Especialista em relações internacionais diz que quem geriu mal o dinheiro público nas missões diplomáticas deve ser responsabilizado. Mas isso não está a acontecer.
Mais uma vez, os críticos voltam a pedir uma investigação às dívidas de Angola. Agora, em particular à dívida das missões diplomáticas angolanas, quando foram já disponibilizados 48 milhões de dólares para a sua liquidação. Na segunda-feira (30.11), a secretária de Estado para o Orçamento e Investimento Público, Aia-Eza da Silva, disse ter ficado surpreendida com as altas dívidas das missões diplomáticas. A governante frisou que “muitas das missões nunca chegaram a justificar na totalidade [os pagamentos], e o dinheiro foi enviado”.

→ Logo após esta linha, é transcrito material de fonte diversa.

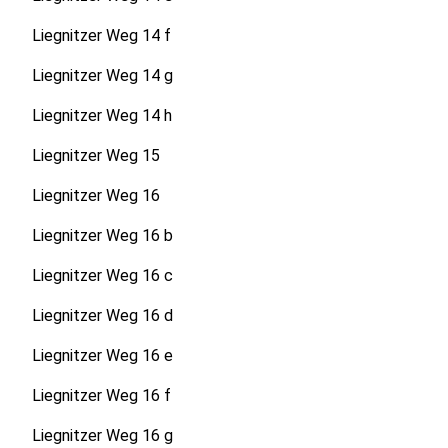
Liegnitzer Weg 14 f
Liegnitzer Weg 14 g
Liegnitzer Weg 14 h
Liegnitzer Weg 15
Liegnitzer Weg 16
Liegnitzer Weg 16 b
Liegnitzer Weg 16 c
Liegnitzer Weg 16 d
Liegnitzer Weg 16 e
Liegnitzer Weg 16 f
Liegnitzer Weg 16 g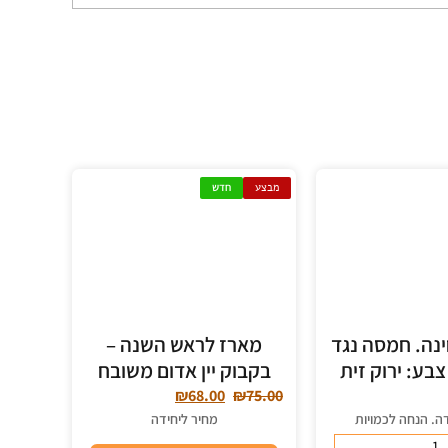
מבצע
חדש
נה. חמסה נגד
מארז לראש השנה –
צבע: ירוק זית
בקבוק יין אדום משובח
₪
68.00
₪
75.00
ה. הנחה לכמויות
מחיר ליחידה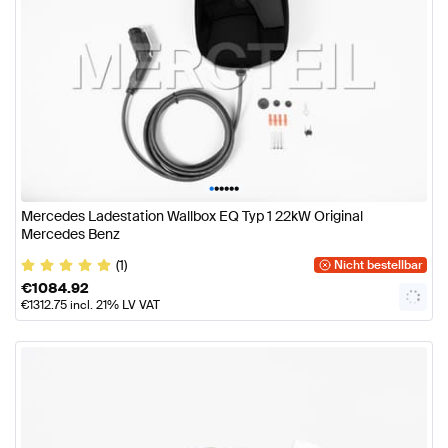
•
•
•
•
•
•
Mercedes Ladestation Wallbox EQ Typ 1 22kW Original
Mercedes Benz
(1)
Nicht bestellbar
€
1084.92
€
1312.75
incl. 21% LV VAT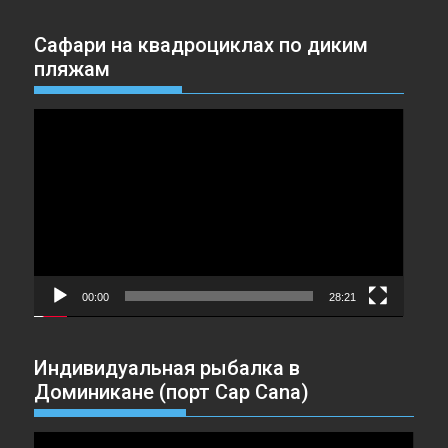
Сафари на квадроциклах по диким
пляжам
Видеоплеер
00:00
28:21
Индивидуальная рыбалка в
Доминикане (порт Cap Cana)
Видеоплеер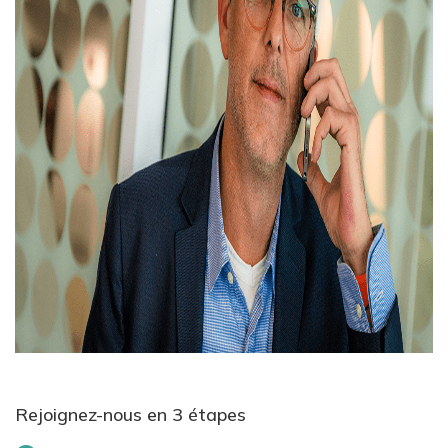
Rejoignez-nous en 3 étapes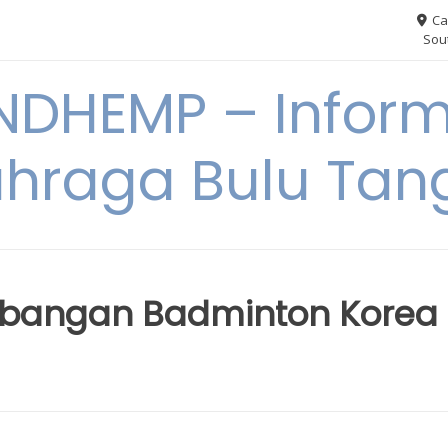
Ca
Sout
NDHEMP – Inform
hraga Bulu Tan
embangan Badminton Korea 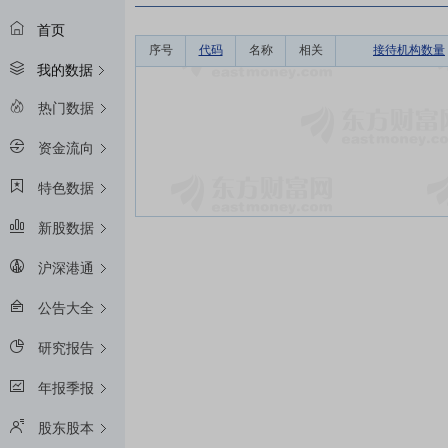
首页
序号
代码
名称
相关
接待机构数量
我的数据
热门数据
资金流向
特色数据
新股数据
沪深港通
公告大全
研究报告
年报季报
股东股本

O académico Osvaldo Mboco, especialista em questões internacionais, entende que se deve apurar o que aconteceu ao dinheiro o mais depressa possível.
“Se as missões diplomáticas receberam o dinheiro e não usaram da melhor forma possível o pagamento que o Estado fez, é um caso de investigação e de se culpabilizar quem deve ser culpabilizado.”

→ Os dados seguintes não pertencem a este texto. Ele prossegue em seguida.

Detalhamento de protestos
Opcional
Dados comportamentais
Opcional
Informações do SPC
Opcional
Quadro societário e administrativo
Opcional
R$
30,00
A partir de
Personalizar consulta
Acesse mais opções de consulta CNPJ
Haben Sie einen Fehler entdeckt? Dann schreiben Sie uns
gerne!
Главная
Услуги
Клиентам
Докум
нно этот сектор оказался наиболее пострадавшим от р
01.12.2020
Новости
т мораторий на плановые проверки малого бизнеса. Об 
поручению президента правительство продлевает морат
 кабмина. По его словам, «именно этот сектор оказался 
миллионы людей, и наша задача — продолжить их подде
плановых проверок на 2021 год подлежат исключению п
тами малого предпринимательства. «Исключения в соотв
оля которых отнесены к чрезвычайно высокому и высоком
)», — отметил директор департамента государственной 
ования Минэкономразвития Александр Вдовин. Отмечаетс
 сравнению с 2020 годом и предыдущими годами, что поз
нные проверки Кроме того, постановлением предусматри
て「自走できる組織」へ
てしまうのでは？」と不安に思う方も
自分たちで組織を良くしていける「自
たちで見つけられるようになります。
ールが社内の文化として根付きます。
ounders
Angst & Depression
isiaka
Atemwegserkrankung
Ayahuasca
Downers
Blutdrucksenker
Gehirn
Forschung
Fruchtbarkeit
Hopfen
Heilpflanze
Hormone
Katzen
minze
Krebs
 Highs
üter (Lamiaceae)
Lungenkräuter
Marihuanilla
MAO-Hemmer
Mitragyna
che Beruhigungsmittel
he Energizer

Situações como esta “desgastam” a imagem do Estado angolano na arena internacional, acrescenta Mboco: “O país tem de entrar no normal funcionamento e esse tipo de atos [deve] ser combatido a todos os níveis.”
Quem paga as dívidas são os cidadãos
Em 2018, o então ministro da Relações Exteriores, Manuel Augusto, anunciou uma reforma nas representações diplomáticas. Algumas representações foram fechadas e houve redução de pessoal.
Mas, para o académico Osvaldo Mboco, o que se poupou até agora não chega – é preciso aprofundar a reforma nas embaixadas, sobretudo tendo em conta a crise económica e financeira que o país atravessa, agravada com a pandemia da Covid-19.
“É fundamental que se repense uma série de procedimentos que visam melhorar e desafogar aquilo que são as responsabilidades e as despesas do Estado angolano, quer ao nível internacional quer ao nível interno.”
Isto porque, no final, quem paga as dívidas é sempre o cidadão angolano, lembra Cláudio Fortuna, investigador do Centro de Estudos Africanos da Universidade Católica de Angola. “Somos todos nós, é a próxima geração, a geração vindoura que vai herdar um país endividado. Ou seja, vamos ter um país condenado a ser adiado”, afirma.
Há muito tempo que se pede uma investigação às dívidas angolanas. Os partidos da oposição defenderam, por exemplo, a criação de uma comissão parlamentar de inquérito para esse efeito, sem sucesso.
Em 2018, a então secretária de Estado das Finanças, Vera Daves, disse que cerca de 25% da dívida pública interna correspondia a processos fraudulentos – serviços que nunca foram prestados ao Estado. Mas, dois anos depois da denúncia, o Governo ainda não arrumou a casa e é preciso apurar e responsabilizar quem se beneficiou dessa dívida, comenta o investigador Cláudio Fortuna.
“No primeiro momento, acalentava alguma esperança. Havia uma expetativa de um amanhã diferente, mas o que é facto é que, a meio do percurso, nota-se que há falta de oxigénio para levar a bom porto este processo de responsabilização dos prevaricadores”, conclui.